Ora, puntualizzano gli autori, serviranno ulteriori studi per definire la durata degli effetti della nuova terapia cellulare e la frequenza di somministrazione del trattamento. Ma la tecnica ha speranza anche nell'uomo? Per Fiorina è d'obbligo "un cauto ottimismo", tuttavia "le premesse ci sono tutte": i ricercatori hanno infatti già verificato la validità della metodica anche ex vivo su un modello umano di diabete 1, usando staminali ematopoietiche 'gm' umane. Non solo. Lo stesso risultato ottenuto correggendo geneticamente le cellule si potrebbe avere anche trattandole con un cocktail di tre farmaci per ripristinare la produzione di PD-L1: interferone beta, interferone gamma e acido polinosinico-policitidilico.

L'équipe di Fiorina, insieme agli scienziati dell'azienda Fate Therapeutics di San Diego, in California, stanno lavorando per ottimizzare il mix farmacologico capace 'curare' le staminali ematopoietiche dei malati di diabete. Mentre sono già in corso contatti con l'agenzia regolatoria Usa Fda per avere l'ok a un trial clinico contro il diabete di tipo 1: "La speranza è di condurlo qui a Milano" al Fatebenefratelli-Sacco-Buzzi-Melloni, auspica lo studioso. Che ci tiene a chiarire un punto: "I diversi approcci contro il diabete 1 procedono parallelamente e uno non esclude l'altro. Ben vengano la messa a punto di nuove insuline e i progressi nel campo degli infusori verso il traguardo del pancreas artificiale. Sono fondamentali e preziosi per la qualità di vita dei malati, anche se il sogno resta la cura definitiva".
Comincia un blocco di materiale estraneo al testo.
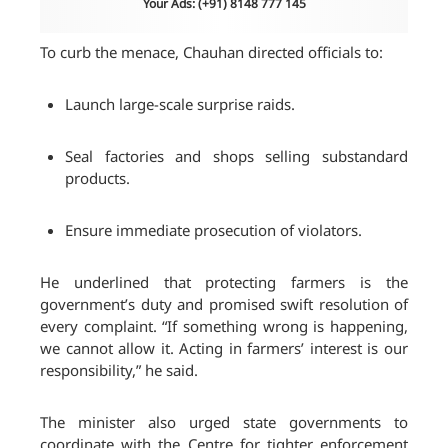
Your Ads: (+91) 8148 777 145
To curb the menace, Chauhan directed officials to:
Launch large-scale surprise raids.
Seal factories and shops selling substandard
products.
Ensure immediate prosecution of violators.
He underlined that protecting farmers is the
government’s duty and promised swift resolution of
every complaint. “If something wrong is happening,
we cannot allow it. Acting in farmers’ interest is our
responsibility,” he said.
The minister also urged state governments to
coordinate with the Centre for tighter enforcement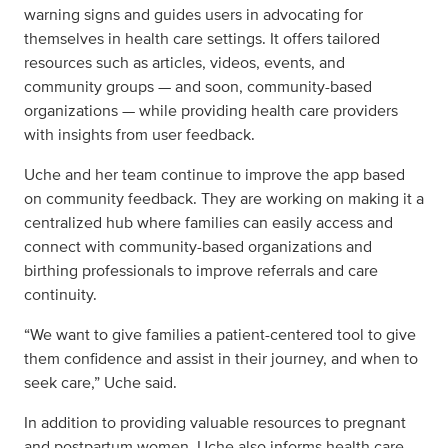
warning signs and guides users in advocating for
themselves in health care settings. It offers tailored
resources such as articles, videos, events, and
community groups — and soon, community-based
organizations — while providing health care providers
with insights from user feedback.
Uche and her team continue to improve the app based
on community feedback. They are working on making it a
centralized hub where families can easily access and
connect with community-based organizations and
birthing professionals to improve referrals and care
continuity.
“We want to give families a patient-centered tool to give
them confidence and assist in their journey, and when to
seek care,” Uche said.
In addition to providing valuable resources to pregnant
and postpartum women, Uche also informs health care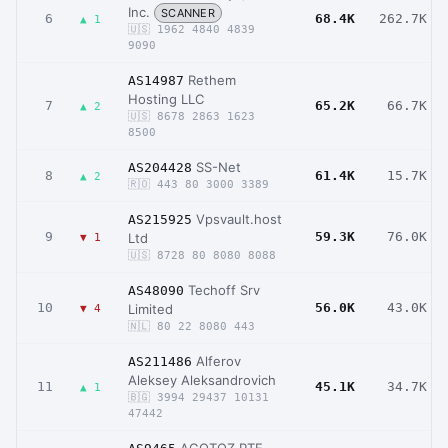
Inc.
SCANNER
6
68.4K
262.7K
▲ 1
🇺🇸 1962 4840 4839
9090
Rethem
AS14987
Hosting LLC
7
65.2K
66.7K
▲ 2
🇺🇸 8678 2863 1623
8500
SS-Net
AS204428
8
61.4K
15.7K
▲ 2
🇷🇴 443 80 3000 3389
Vpsvault.host
AS215925
9
59.3K
76.0K
Ltd
▼ 1
🇺🇸 8728 80 8080 8088
Techoff Srv
AS48090
10
56.0K
43.0K
Limited
▼ 4
🇳🇱 80 22 8080 443
Alferov
AS211486
Aleksey Aleksandrovich
11
45.1K
34.7K
▲ 1
🇧🇬 3994 29437 10131
47442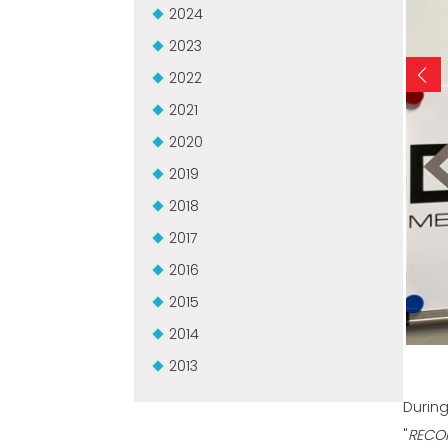
2024
2023
2022
2021
2020
2019
2018
2017
2016
2015
2014
2013
During
"
RECO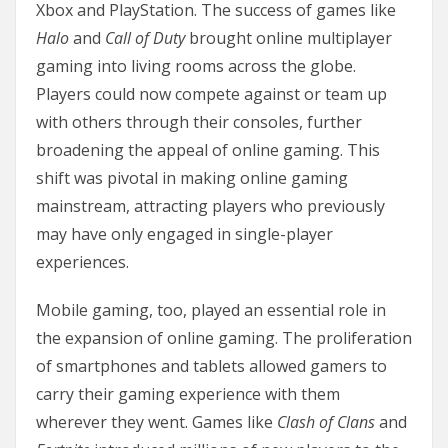
Xbox and PlayStation. The success of games like
Halo
and
Call of Duty
brought online multiplayer
gaming into living rooms across the globe.
Players could now compete against or team up
with others through their consoles, further
broadening the appeal of online gaming. This
shift was pivotal in making online gaming
mainstream, attracting players who previously
may have only engaged in single-player
experiences.
Mobile gaming, too, played an essential role in
the expansion of online gaming. The proliferation
of smartphones and tablets allowed gamers to
carry their gaming experience with them
wherever they went. Games like
Clash of Clans
and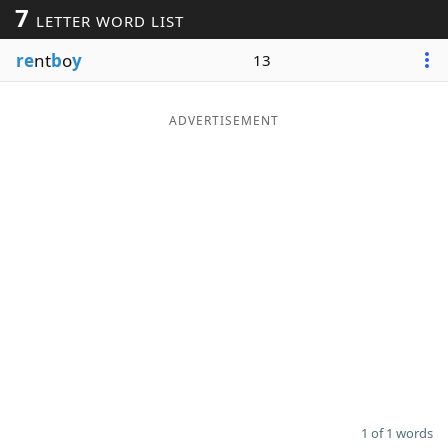
7
LETTER WORD LIST
Word List
Maker
re
nt
b
o
y
13
Blog
ADVERTISEMENT
Our Brands
1 of 1 words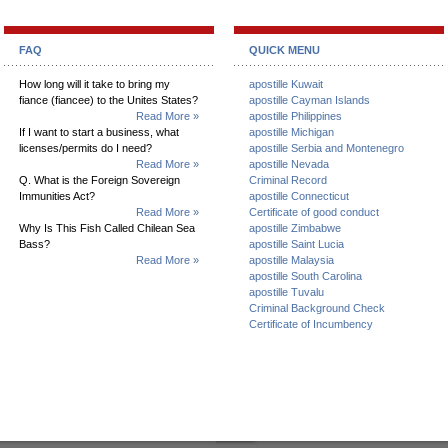
FAQ
QUICK MENU
How long will it take to bring my
apostille Kuwait
fiance (fiancee) to the Unites States?
apostille Cayman Islands
Read More »
apostille Philippines
If I want to start a business, what
apostille Michigan
licenses/permits do I need?
apostille Serbia and Montenegro
Read More »
apostille Nevada
Q. What is the Foreign Sovereign
Criminal Record
Immunities Act?
apostille Connecticut
Read More »
Certificate of good conduct
Why Is This Fish Called Chilean Sea
apostille Zimbabwe
Bass?
apostille Saint Lucia
Read More »
apostille Malaysia
apostille South Carolina
apostille Tuvalu
Criminal Background Check
Certificate of Incumbency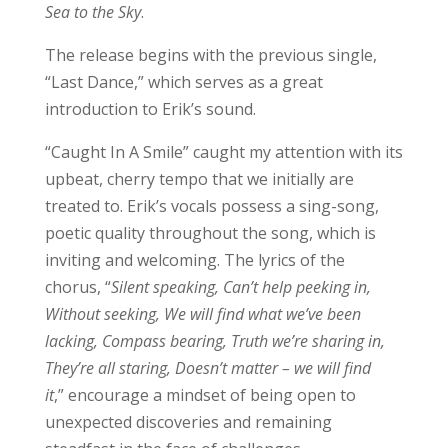
Sea to the Sky
.
The release begins with the previous single,
“Last Dance,” which serves as a great
introduction to Erik’s sound.
“Caught In A Smile” caught my attention with its
upbeat, cherry tempo that we initially are
treated to. Erik’s vocals possess a sing-song,
poetic quality throughout the song, which is
inviting and welcoming. The lyrics of the
chorus, “
Silent speaking, Can’t help peeking in,
Without seeking, We will find what we’ve been
lacking, Compass bearing, Truth we’re sharing in,
They’re all staring, Doesn’t matter – we will find
it
,” encourage a mindset of being open to
unexpected discoveries and remaining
"Pensiamo che la risoluzione del deficit di PD-L1 possa fornire un nuovo strumento terapeutico", afferma Ben Nasr, del Dipartimento di scienze biomediche e cliniche 'L. Sacco' della Statale e del Centro Invernizzi. "La forza di questo approccio è la virtuale mancanza di controindicazioni, perché si usano cellule dei pazienti stessi, per di più sicure e già ampiamente sfruttate in clinica come le staminali ematopoietiche", aggiunge Fiorina. "Vogliamo creare un polo di ricerca all'avanguardia per la diagnosi, il trattamento, la cura e la prevenzione di patologie dell'età pediatrica - commenta Gian Vincenzo Zuccotti, direttore del Centro Invernizzi - Questo grazie alla collaborazione tra l'università e i Dipartimenti clinici del Polo ospedaliero Sacco e dell'ospedale dei bambini Buzzi".

Il lavoro è stato sostenuto dall'Efsd/Sanofi European Research Program, da un Grant-In-Aid dell'American Heart Association e da una sovvenzione di Fate Therapeutics. Fiorina detiene un brevetto sulla funzione immunoregolatoria delle cellule staminali ematopoietiche.